→ **DATA FOR THIS TASK**:
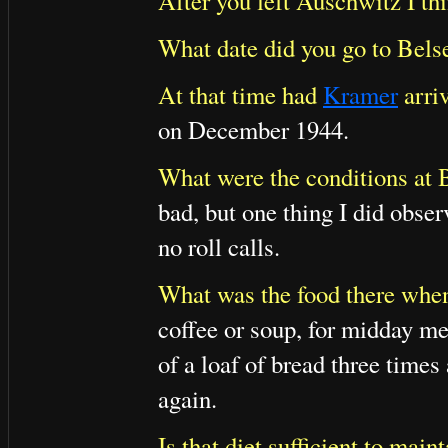
After you left Auschwitz I th
What date did you go to Bels
At that time had
Kramer
arriv
on December 1944.
What were the conditions at B
bad, but one thing I did obser
no roll calls.
What was the food there when
coffee or soup, for midday mea
of a loaf of bread three times
again.
Is that diet sufficient to maint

→ **TASK OBJECTIVE**: After going through the entries, say how many lines contain the string "that". Nothing else belongs in the reply.

→ **WRITTEN REPLY**: 2